Flowers fill me with an intensity of emotions, like poetry. They instantly captivate my attention. As a nature enthusiast, flowers represent so much to me. They are the ultimate form of impermanence, yet the life blood of reproducing so many species of plants. Flora are a main reproductive element throughout the entire plant kingdom. Each flower is specifically designed by nature to entice pollinators. They are such a vital part of the earths eco-system and it’s cycle. In most circumstances a flower will only bloom once a year (sometimes for only a day), and even once in a lifetime. There are irregularities within each petal, stalk, smell and shape just like us. I feel drawn to flowers in an instinctive way. They pull me in and I’m guided by my eye to create compositions of them.
What kind of role do the flowers play in your works?

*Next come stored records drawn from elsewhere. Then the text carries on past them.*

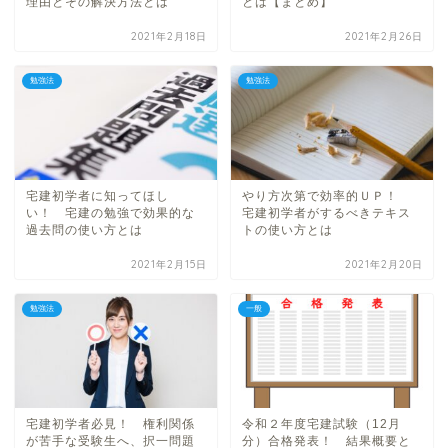
理由とその解決方法とは
とは【まとめ】
2021年2月18日
2021年2月26日
勉強法
勉強法
宅建初学者に知ってほし
やり方次第で効率的ＵＰ！
い！ 宅建の勉強で効果的な
宅建初学者がするべきテキス
過去問の使い方とは
トの使い方とは
2021年2月15日
2021年2月20日
勉強法
一般
宅建初学者必見！ 権利関係
令和２年度宅建試験（12月
が苦手な受験生へ、択一問題
分）合格発表！ 結果概要と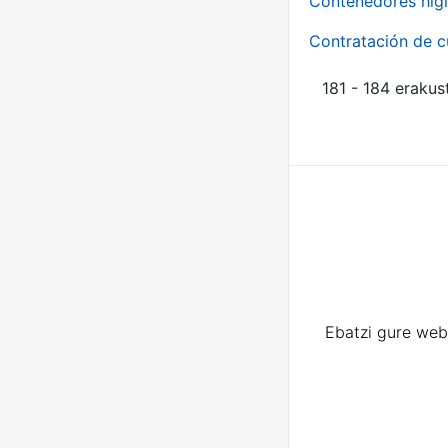
Contenedores higi
Contratación de c
181 - 184 erakus
Ebatzi gure web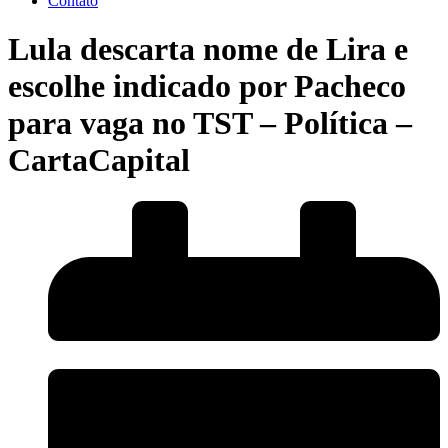
Contato
Lula descarta nome de Lira e
escolhe indicado por Pacheco
para vaga no TST – Política –
CartaCapital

There was a long time that I was taking photographs that felt contrived to me. I fell into a depression and I lost interest in creating conceptualized art. I needed to start digging into the voice of my creative intuition. What felt most comforting and honest was to photograph flowers and plants. I realized how a lot of people don’t spend time truly taking in the details of their surroundings. This lead me to dive into a form of my reality where I studied the microcosm within each object. When I slow down, I can immerse myself in an environment and connect to what speaks to me. I allow the time to focus in on every element of my surroundings. Creating this way feels like medicine to me.

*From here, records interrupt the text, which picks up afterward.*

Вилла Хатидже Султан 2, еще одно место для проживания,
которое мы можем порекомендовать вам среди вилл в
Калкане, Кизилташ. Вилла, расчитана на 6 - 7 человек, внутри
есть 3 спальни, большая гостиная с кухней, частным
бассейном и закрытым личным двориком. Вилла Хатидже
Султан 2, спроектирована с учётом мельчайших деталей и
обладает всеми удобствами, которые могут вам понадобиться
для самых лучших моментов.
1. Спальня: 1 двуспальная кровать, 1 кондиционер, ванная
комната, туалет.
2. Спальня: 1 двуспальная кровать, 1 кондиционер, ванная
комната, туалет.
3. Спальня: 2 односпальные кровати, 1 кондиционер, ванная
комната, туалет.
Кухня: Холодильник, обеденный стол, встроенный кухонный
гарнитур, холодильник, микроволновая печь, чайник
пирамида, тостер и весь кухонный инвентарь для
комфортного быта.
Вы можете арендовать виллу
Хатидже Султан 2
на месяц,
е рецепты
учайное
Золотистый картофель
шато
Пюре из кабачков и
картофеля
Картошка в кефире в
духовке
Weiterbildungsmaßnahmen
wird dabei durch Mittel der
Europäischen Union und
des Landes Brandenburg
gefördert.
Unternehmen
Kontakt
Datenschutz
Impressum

I think you would like to put flowers and body together in your photos. Why ? How does the inspiration appear?
I feel that as a collective society, we are greatly separated from our connection to the earth. Our innate instinct has been stripped from us and turned into a fast paced commercialized society that universally feeds upon our disconnection to ourselves and our roots. Choosing to combine flora with the human body is a way of bringing an essential re-connection with our primitive form.
How do you choose the place to take photos ?

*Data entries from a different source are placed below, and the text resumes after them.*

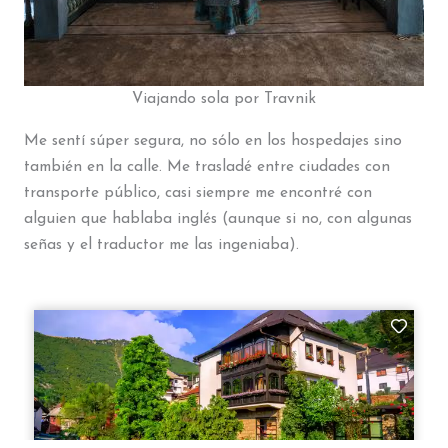
Viajando sola por Travnik
Me sentí súper segura, no sólo en los hospedajes sino
también en la calle. Me trasladé entre ciudades con
transporte público, casi siempre me encontré con
alguien que hablaba inglés (aunque si no, con algunas
señas y el traductor me las ingeniaba).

I wait for the right moment to appear. I spend a lot of time alone at home with many plants and flowers. I tune into the light When the light creates a composition, I will photograph it. I also travel by car every spring with the goal of catching special blooms and incredible environments. I always wait for the right moment to appear, and then photograph whatever subject entices me. Much of my work is momentary and intuitive with no conceptualization behind it.
Are these photos about flowers in series project or separately single photo?
You could say that my photographs of flowers are meant to read as a single image, but ultimately they are an open ended series that will continue to grow into whatever shape it wants to form.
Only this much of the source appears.